The F&N board has already accepted Heineken’s improved S$53/share offer for its 39.7% stake in APB; the deal also includes the Singapore-based firm’s interest in Asia Pacific Investment (APIPL).
Heineken already controls 46.2% of APB both directly and through its JV with F&N, but is locked in a fierce battle with local rival and (Chang brewer) ThaiBev for control of APB, owner of the Tiger, Anchor and Bintang brands.
The latter raised its stake in F&N to 29% on August 28, just below the threshold level that would trigger a mandatory offer for the conglomerate.
The analyst consensus is that Heineken is almost over the finishing line, and that ThaiBev will struggle to finance a general offer for the whole of F&N without the help of a third party.
It also needs the support of Japan’s Kirin Holdings, holder of a 15% stake in APB, and other influential shareholders, to defeat Heineken’s take-it-or-leave-it offer with a combined 51% majority.
EGM could swing either way?
Nonetheless, one Singapore-based analyst told BeverageDaily.com this morning: “This could still swing both ways. On one hand there is a sizeable payoff for ThaiBev, but if it wants to block Heineken's offer, the EGM result depends on how much influence ThaiBev has,” he said.
“Given ThaiBev’s fairly high shareholding in F&N, this could be pretty significant.
“They could possibly, possibly, use this influence to derail the deal, although other F&N shareholders would not be happy given that they have the prospect of quite a handsome payoff,” the analyst added.
One theory is that ThaiBev may be interested in buying F&N shorn of its brewing interests, since the latter’s empire also extends to a strong Southeast Asian presence in soft drinks and dairy, interests that would likely be sold separately if F&N divested APB.
Today, F&N chairman Lee Hsien Yang re-emphasized his support for Heineken’s offer, which shareholders must ratify by a simple majority.
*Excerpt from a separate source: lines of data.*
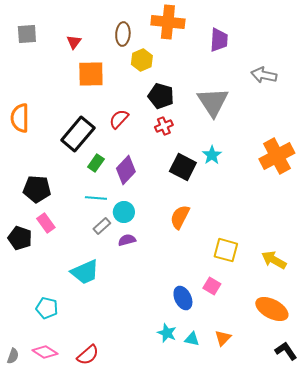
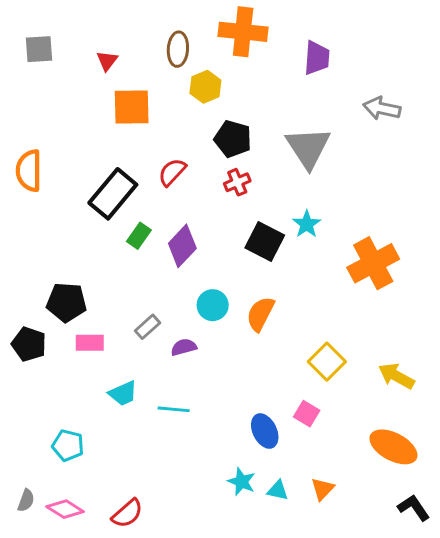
orange cross: (277, 156) -> (373, 263), moved
black pentagon: (37, 189) -> (67, 302), moved
cyan line: (96, 198) -> (174, 409), moved
cyan circle: (124, 212) -> (213, 305), moved
pink rectangle: (46, 223) -> (90, 343), moved, turned -54
yellow square: (226, 250) -> (327, 362), turned 30
cyan trapezoid: (85, 272) -> (123, 393), size x0.7
gray semicircle: (13, 356) -> (26, 500), moved

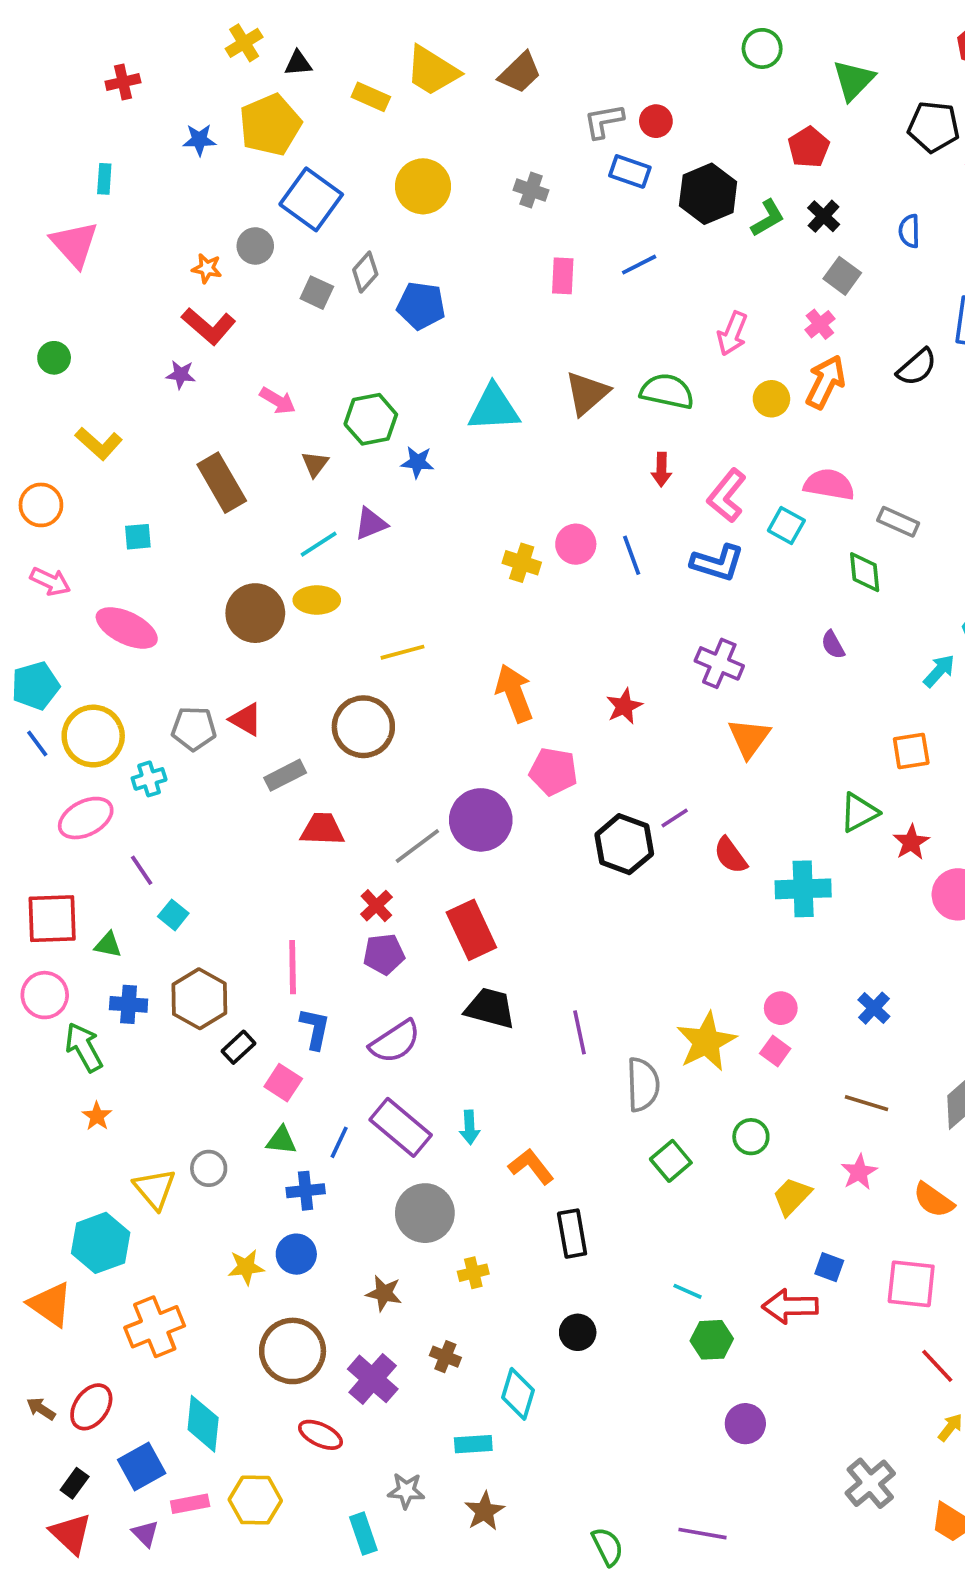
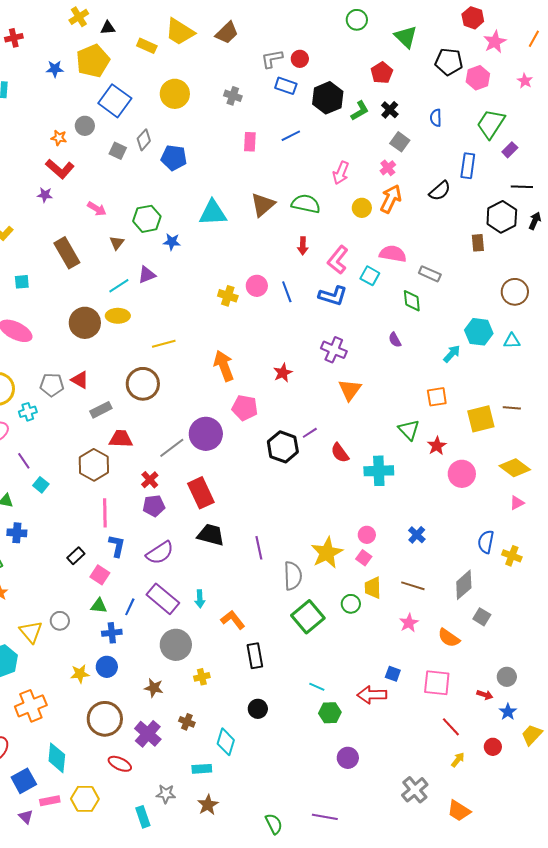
green triangle: (853, 80) -> (406, 37), turned -30
green triangle: (859, 812) -> (409, 430), turned -45
brown hexagon: (199, 999) -> (94, 465), moved
green square: (671, 1161) -> (308, 617), size x1.5
yellow trapezoid: (792, 1196) -> (373, 588), moved, turned -45

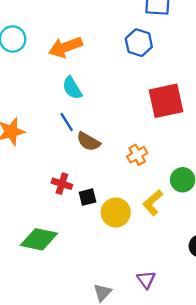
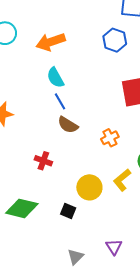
blue line: (67, 122) -> (60, 101), moved
black square: (88, 197) -> (68, 211), moved, turned 35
“Heineken’s improved offer represents the best opportunity for the group to immediately realize the value of our interests in APB and APIPL and maximizes overall returns for F&N shareholders,” he said.
‘Attractive premium’ from Heineken offer
F&N’s board believed Heineken’s improved offer represented an “attractive premium” to historical trading prices and valuation multiples of comparable companies.
If, as expected, shareholders ratify Heineken’s offer, they could be rewarded with a cash distribution of around S$4bn drawn from proceeds of the deal, by way of a capital reduction.
This is also subject to approval – this time with at least 75% shareholder support – and will see one F&N share cancelled for every three held, at S$8.50 per cancelled share.
In a Singapore Stock Exchange release, F&N said this meant that a shareholder with (for example), 1000 shares, would receive S$2,805, but retain a similar proportion of shares in F&N thereafter.
“The proposed distribution of the proceeds by way of capital reduction is a win-win as it achieves a more efficient capital structure post disposal, while allowing us to distribute substantially the gain on disposal to F&N shareholders,” Yang added.
F&N’s CEO said that remaining proceeds (around 16% of F&N gain from the APB and APIPL disposals) would be used to repay a chunk of F&N’s debts, giving the firm flexibility to pursue business opportunities in the food and beverage and properties businesses across the region.